[[ Data in this exercise, beginning ]]
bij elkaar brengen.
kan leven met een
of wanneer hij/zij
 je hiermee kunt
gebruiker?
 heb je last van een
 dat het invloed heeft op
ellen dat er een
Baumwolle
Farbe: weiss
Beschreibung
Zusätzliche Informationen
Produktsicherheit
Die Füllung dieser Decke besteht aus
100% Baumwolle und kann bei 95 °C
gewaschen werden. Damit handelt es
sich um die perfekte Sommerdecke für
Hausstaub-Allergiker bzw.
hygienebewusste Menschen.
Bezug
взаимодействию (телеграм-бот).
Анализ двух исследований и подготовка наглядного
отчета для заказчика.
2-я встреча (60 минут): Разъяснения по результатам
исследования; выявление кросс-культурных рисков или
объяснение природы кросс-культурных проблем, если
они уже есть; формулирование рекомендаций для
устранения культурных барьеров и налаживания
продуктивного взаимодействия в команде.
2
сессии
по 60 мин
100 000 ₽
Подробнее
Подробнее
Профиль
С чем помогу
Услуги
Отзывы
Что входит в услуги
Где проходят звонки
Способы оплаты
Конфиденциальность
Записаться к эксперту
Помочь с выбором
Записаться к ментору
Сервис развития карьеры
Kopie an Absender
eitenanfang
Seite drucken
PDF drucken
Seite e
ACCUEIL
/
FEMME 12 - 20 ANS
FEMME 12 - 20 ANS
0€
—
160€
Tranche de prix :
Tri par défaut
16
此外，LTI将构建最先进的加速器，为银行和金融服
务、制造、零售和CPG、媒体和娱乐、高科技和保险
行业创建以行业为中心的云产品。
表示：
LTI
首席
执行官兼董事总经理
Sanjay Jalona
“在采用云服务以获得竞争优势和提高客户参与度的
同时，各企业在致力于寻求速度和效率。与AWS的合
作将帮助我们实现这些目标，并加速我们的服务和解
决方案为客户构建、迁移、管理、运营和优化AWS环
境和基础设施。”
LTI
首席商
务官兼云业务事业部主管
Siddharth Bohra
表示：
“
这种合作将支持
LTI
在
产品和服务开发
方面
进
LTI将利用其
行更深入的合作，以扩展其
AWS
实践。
[[ Data in this exercise, end ]]
#### Task instructions
Give back each record, exactly as it reads.

#### Answer space
bij elkaar brengen.
kan leven met een
of wanneer hij/zij
 je hiermee kunt
gebruiker?
 heb je last van een
 dat het invloed heeft op
ellen dat er een
Baumwolle
Farbe: weiss
Beschreibung
Zusätzliche Informationen
Produktsicherheit
Die Füllung dieser Decke besteht aus
100% Baumwolle und kann bei 95 °C
gewaschen werden. Damit handelt es
sich um die perfekte Sommerdecke für
Hausstaub-Allergiker bzw.
hygienebewusste Menschen.
Bezug
взаимодействию (телеграм-бот).
Анализ двух исследований и подготовка наглядного
отчета для заказчика.
2-я встреча (60 минут): Разъяснения по результатам
исследования; выявление кросс-культурных рисков или
объяснение природы кросс-культурных проблем, если
они уже есть; формулирование рекомендаций для
устранения культурных барьеров и налаживания
продуктивного взаимодействия в команде.
2
сессии
по 60 мин
100 000 ₽
Подробнее
Подробнее
Профиль
С чем помогу
Услуги
Отзывы
Что входит в услуги
Где проходят звонки
Способы оплаты
Конфиденциальность
Записаться к эксперту
Помочь с выбором
Записаться к ментору
Сервис развития карьеры
Kopie an Absender
eitenanfang
Seite drucken
PDF drucken
Seite e
ACCUEIL
/
FEMME 12 - 20 ANS
FEMME 12 - 20 ANS
0€
—
160€
Tranche de prix :
Tri par défaut
16
此外，LTI将构建最先进的加速器，为银行和金融服
务、制造、零售和CPG、媒体和娱乐、高科技和保险
行业创建以行业为中心的云产品。
表示：
LTI
首席
执行官兼董事总经理
Sanjay Jalona
“在采用云服务以获得竞争优势和提高客户参与度的
同时，各企业在致力于寻求速度和效率。与AWS的合
作将帮助我们实现这些目标，并加速我们的服务和解
决方案为客户构建、迁移、管理、运营和优化AWS环
境和基础设施。”
LTI
首席商
务官兼云业务事业部主管
Siddharth Bohra
表示：
“
这种合作将支持
LTI
在
产品和服务开发
方面
进
LTI将利用其
行更深入的合作，以扩展其
AWS
实践。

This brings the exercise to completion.